I’m currently developing an op that operates over a contiguous final dimension. Both the cpu and gpu variants use the same code to pre-shape input and post-shape the output tensor. Currently it seems only the cpu variant has an issue with reshaping the output: malloc(): corrupted top size. I’ve tried a few combinations of view/reshape assigning a new tensor or mutating inplace, but I keep getting this problem.
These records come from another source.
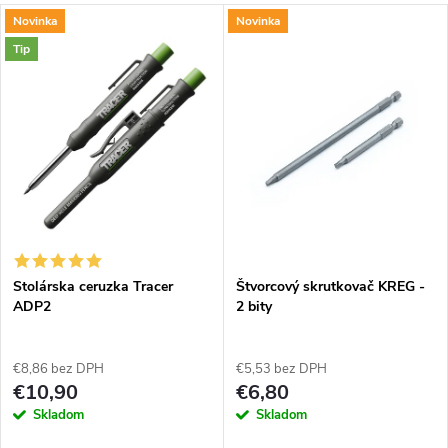
Novinka
Novinka
Tip
Stolárska ceruzka Tracer
Štvorcový skrutkovač KREG -
ADP2
2 bity
€8,86 bez DPH
€5,53 bez DPH
€10,90
€6,80
Skladom
Skladom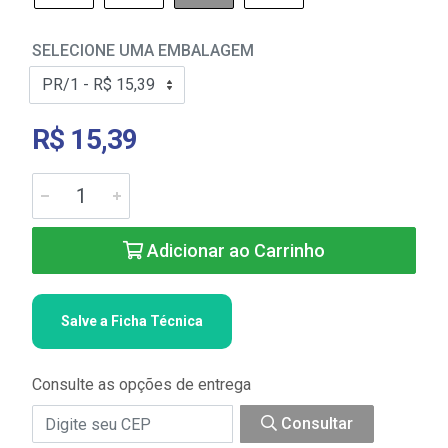
SELECIONE UMA EMBALAGEM
R$ 15,39
Adicionar ao Carrinho
Salve a Ficha Técnica
Consulte as opções de entrega
Consultar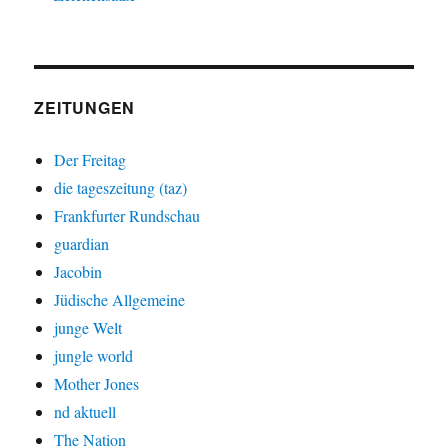
ZEITUNGEN
Der Freitag
die tageszeitung (taz)
Frankfurter Rundschau
guardian
Jacobin
Jüdische Allgemeine
junge Welt
jungle world
Mother Jones
nd aktuell
The Nation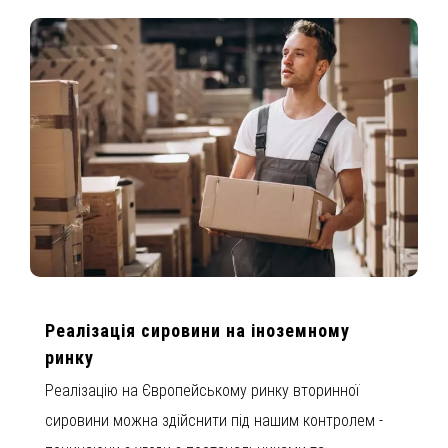
Реалізація сировини на іноземному
ринку
Реалізацію на Європейському ринку вторинної
сировини можна здійснити під нашим контролем -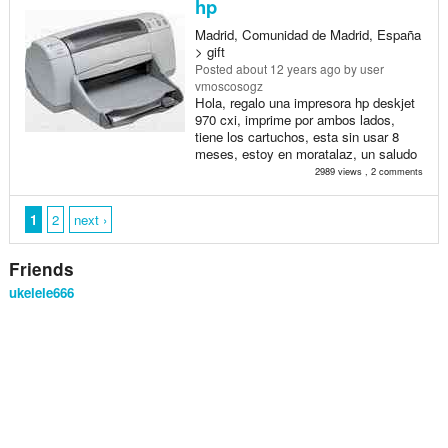
hp
Madrid, Comunidad de Madrid, España
> gift
Posted
about 12 years ago
by user
vmoscosogz
Hola, regalo una impresora hp deskjet
970 cxi, imprime por ambos lados,
tiene los cartuchos, esta sin usar 8
meses, estoy en moratalaz, un saludo
2989 views , 2 comments
1
2
next ›
Friends
ukelele666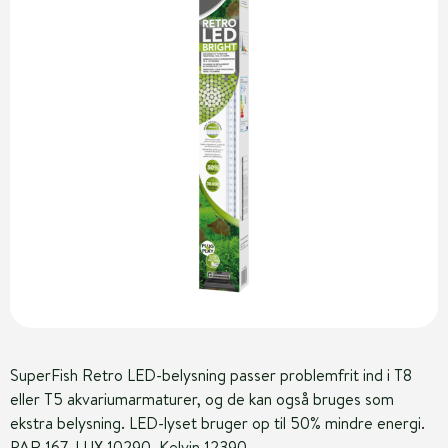
SuperFish Retro LED-belysning passer problemfrit ind i T8
eller T5 akvariumarmaturer, og de kan også bruges som
ekstra belysning. LED-lyset bruger op til 50% mindre energi.
PAR 167, LUX 10290, Kelvin 12390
Again, the gpu variant is fine (even with same code), just the cpu is a problem, all the requested shapes look okay with the good ol print debugging (requested permute is just 1,0 on a 2dim tensor).

void restoreOutputShape(torch::Tensor& output, c10::IntArrayRef inShape, int64_t dim)
{
    output = output.reshape(getPermutedShape(inShape, dim));
    if (dim != (output.ndimension() - 1))
    {
        output = output.permute(getReversePermutation(output.ndimension(), dim));
    }
    output = output.contiguous();
}

Open sourcing now even though still WIP so it can be inspected.

There was a bad stride calculation in the cpu kernel, rather than the post-process reshaping. Just classic UB things, error gets thrown not in the place where the actual memory bug is :upside_down_face:.